Aveva un modo di fare così comprensivo che incominciavo a capire il suo punto di vista.
«Ne preleveremmo soltanto un pizzico minuscolo, signore, meno di un cucchiaino da tè, e tratteremmo il resto con il dovuto rispetto.»
«E va bene» dissi alla fine, «prendetevi il vostro pizzico. In fondo state solo facendo il vostro dovere.» Allora il sergente disse al poliziotto giovane, che per tutto il tempo aveva continuato a prendere appunti: «Prendi nota che Mr Pulling si è mostrato dispostissimo a collaborare e ha consegnato l’urna di sua spontanea volontà. Questo farà un’impressione favorevole in tribunale, signore, se dovesse accadere il peggio».
«Quand’è che mi restituirete la mia urna?»
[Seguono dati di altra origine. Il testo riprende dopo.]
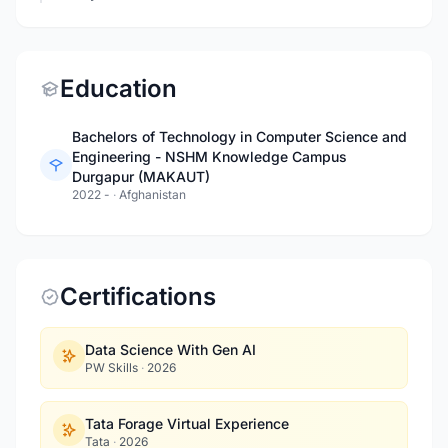
Education
Bachelors of Technology in Computer Science and
Engineering - NSHM Knowledge Campus
Durgapur (MAKAUT)
2022 -
·
Afghanistan
Certifications
Data Science With Gen AI
PW Skills
·
2026
Tata Forage Virtual Experience
Tata
·
2026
«Domani al più tardi, signore... se tutto va come dovrebbe.» Mi strinse la mano con grande cordialità, come se davvero credesse nella mia innocenza, ma forse faceva parte delle sue maniere professionali.
Naturalmente mi affrettai a telefonare alla zia. «Si sono portati via l’urna» dissi. «Pensano che le ceneri di mia madre siano marijuana. Wordsworth dov’è?»
«È uscito dopo colazione e non è ancora tornato.»
«Hanno trovato tracce di marijuana nelle cuciture del suo vestito.»
«Oh santo cielo, povero ragazzo, che sbadato! Mi era parso un po’ agitato, infatti. E prima di uscire mi ha chiesto una CTC.».»
«E gliel’hai data?»
«Be’, sai, gli sono tanto affezionata, e poi ha detto che era il suo compleanno. E siccome l’anno scorso non l’aveva festeggiato, gli ho dato venti sterline.»
«Venti sterline! Io non tengo mai in casa una cifra simile.»
«Gli basterà per arrivare al massimo a Parigi. Anzi, ora che ci penso, è uscito in tempo per prendere la Golden Arrow,6 e il passaporto lo ha sempre con sé per poter dimostrare di non essere un immigrato clandestino. Sai una cosa, Henry, è venuta anche a me una gran voglia di un po’ di aria di mare.»
«Non riuscirai mai a trovarlo, a Parigi.»
«Non pensavo a Parigi, ma a Istanbul, semmai.»
«Istanbul non è sul mare.»
«Ti sbagli, caro. Non conti il mar di Marmara.»
«Perché proprio Istanbul?»
«Me l’ha fatto tornare in mente la lettera di Abdul trovata dalla polizia. Una strana coincidenza: prima quella lettera e poi un’altra oggi, con la posta del mattino, la prima dopo così tanto tempo.»
«Una lettera di Abdul?»
«Sì.»
È stata una debolezza, lo so, ma ancora non mi ero reso conto di quanto fosse profonda la passione di mia zia per i viaggi. Altrimenti, ci avrei pensato due volte prima di rivolgerle io stesso la fatale proposta: «Oggi non ho nessun impegno particolare. Se vuoi, possiamo fare una gita a Brighton...».